那模糊的人影,優美的舞姿,梔子花的氣味,一切都重疊在了一起,變成了坐在他身旁的女孩。
楚子航看著女孩,女孩也認真地看著他。
“我還以為師兄你永遠都記不起來了。”夏彌嘆息,“在芝加哥重新見到你的時候,你沒認出我,真是讓我黯然神傷!”
“你為什么不主動說呢?”楚子航輕聲問。
“這種事情如果我先說的話,就顯得我...很沒底色好吧!”夏彌齜牙咧嘴地揮拳,不高興楚子航的不解風情,“就算要提起,也是師兄你先提起好吧!就算你說一句,我們以前是不是見過面,我都會大方地告訴你我是你的初中同學!然后讓你再仔細琢磨一下過去的細節!非要我去說,我們以前一起去過水族館,一起看過電影,一起寫過作業,你才滿意么?紳士風度不存在啦!”
她仰著頭,有趣又搞怪地吐槽著身旁楚子航的不解風情,解釋著為什么要隱瞞那段過往,每一句說得都很有道理,男孩只是聽著,沒有反駁。
“是這樣么。”楚子航點頭。
他心中最大的一個疑惑被解除了,果然啊,他很久以前就認識夏彌了...很久以前,夏彌就在觀察他了。
“唉!直男!”
夏彌嘆了口氣,縮在了那身華服之中,瞇著眼睛看著滿街的華燈溢彩,“怎么忽然想起這件事來了?師兄難道是終于因為我的美色而開竅了,所以忍不住扯拉一下關系,為接下來的大膽發言做鋪墊?如果是的話,那我可要給師兄你判死刑的哦!”
“不是,只是忽然想起來了。”楚子航說。
然后他陷入了沉默,似乎不知道接下來該說什么。
他不說話,夏彌也沒有說話,只是坐在那里,和他肩并肩,兩人的距離很近,近到可以嗅到彼此身上的氣味,復雜和扭曲,安靜和祥和,互相交融著,互相侵蝕,仿佛要角斗出一個勝負。
“師兄接下來準備做什么?”夏彌瞇眼看向人群問。
“我不知道。”楚子航說,片刻后他抬頭看向那喧囂熱鬧的街景人流,又重復了一遍,“我不知道。”
“那你猜猜我想做什么?”夏彌問。
楚子航沒有說話,右手輕輕放在繡春刀的刀鞘上,躺在茵綠草坪與泥土的長刀無聲地碾潤著泥土。
夏彌頓了好一會兒,忽然咧開嘴笑著說,“其實我也不知道要做什么!”
楚子航看向她。
“就和師兄一樣啊,我現在什么都做不到,我現在只負責照顧師兄,然后一切就交給命運了。”夏彌望著漆黑無月的天空聳肩說,“林年師兄和路明非師兄都在尼伯龍根里拼殺著,戰局應該很焦灼,誰又知道他們到底能不能一戰到底,結束一切呢?”

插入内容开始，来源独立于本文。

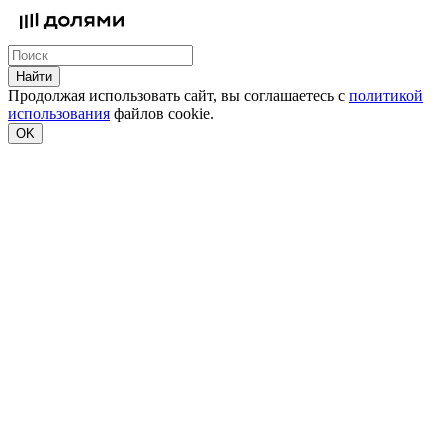
Найти
Продолжая использовать сайт, вы соглашаетесь с
политикой
использования
файлов cookie.
OK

她說,“如果有著一個劇本,那我們兩個現在大概就是劇本外的人,做什么都沒法干擾著劇本的上演,只有到最后演出結束的時候,才能就結局的不同選擇起身喝彩鼓掌,亦或者傷心欲絕地抹著眼淚肝腸寸斷。”
“所以。”楚子航說。
“所以,既然什么都做不了,那就干脆什么都不做。”夏彌看著楚子航笑了笑,高深莫測地說道,“局外人就安靜看戲好了,等到演出結束,我們再說其他的事情,怎么樣?”
楚子航望著她,安靜了很久,最終輕輕點了點頭。
“好。”
這是一個承諾,沒有人知道這個承諾究竟承諾了什么,但無論是楚子航還是夏彌,都愿意遵守這個承諾。
他按在泥土間刀鞘上的手指輕微松開了。
夏彌微笑著想對楚子航說什么,但這一個瞬間,她卻忽然毫無征兆地抬頭,掃了一眼遠方深邃的漆黑天空。

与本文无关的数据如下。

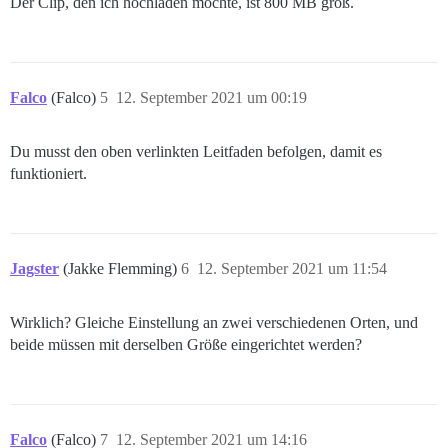
Der Clip, den ich hochladen möchte, ist 800 MB groß.
Falco
(Falco)
5
12. September 2021 um 00:19
Du musst den oben verlinkten Leitfaden befolgen, damit es
funktioniert.
Jagster
(Jakke Flemming)
6
12. September 2021 um 11:54
Wirklich? Gleiche Einstellung an zwei verschiedenen Orten, und
beide müssen mit derselben Größe eingerichtet werden?
Falco
(Falco)
7
12. September 2021 um 14:16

“你看那邊!”夏彌忽然指向遠處的人群,楚子航順勢看了過去,見到了吐火的藝人站在疊起的板凳高處噴火,火龍向著天空飛舞,又消逝成火星,照得男人肩膀上的男孩臉通紅。
在楚子航看向遠處的時候,夏彌靜默地看著男孩的臉頰發了一會兒呆,嘴唇微微蠕動了一下,似乎說了些什么,可楚子航沒聽清,這也成為了他未來很長一段時間難以釋懷的事情。
她凝視了這個男孩好一會兒,臉上的表情很奇怪,像是想笑,又像是有些難過。
最后,她忽然嬉笑著說,“師兄,要不要去上廁所?”
楚子航回過視線輕輕搖頭,他手中的奶茶才喝了一兩口,他還沒那么快想去廁所小解,夏彌的很明顯已經牛飲完了,女孩很快就為一時之爽付出了相應的代價!

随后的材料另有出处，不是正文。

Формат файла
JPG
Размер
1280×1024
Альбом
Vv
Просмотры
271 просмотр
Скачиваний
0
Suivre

“等我一會兒,我一會兒就回來,一定要在這里等我哦。”夏彌盯著楚子航囑咐。
“好。”楚子航點頭。
他看著夏彌遠遠地跑向了人潮的方向,看著那個女孩的背影。
不知道為什么,他心中忽然涌起了一種感覺,那個女孩會被那黑色的潮水吞沒,被那人潮給荒誕地沖走。
所以,這可能是他最后一次見到這個女孩了。
楚子航忽然站起身,想跟上夏彌,沒有什么理由,就是想跟上她。
但就在這個瞬間,整個世界忽然毫無征兆地陷入了黑暗!
轟鳴聲響起了,宛如怒龍在大地之下游動。
沒有人知道發生了什么,整個北亰陷入地動山搖,那是一場突然襲來的低烈度地震!轟鳴聲在地層之下蔓延,黑暗之中每個人都驚呼著慌亂蹲在地上,唯獨楚子航筆直地站在原地,手中死死握住了那把刀鞘,借著那些稀疏宮燈提供的光芒,瘋狂尋找那個離開的身影。
與此同時,他,以及整個地上的人都聽見了一個凄厲的吼叫,那不像是野獸,也不像是人類能發出的嘶吼,那么的悲傷和痛苦,在山崩地裂之中響徹了整座漆黑城市的天空,光是聽著就感覺靈魂都在共振著發出顫抖。
陷入黑暗的古色古香的店鋪前,李秋羅坐在石獅子旁的階梯上把玩著手里空蕩蕩的藥瓶,惶恐的人們在她身邊擁擠而過,她轉眸,那雙晦暗的黃金瞳遠眺人海盡頭隱約泛起的光芒。
只有極少數人明白發生了什么。
在這個世界上的某一個地方,那場命運的演出,毫無征兆地進入了終局。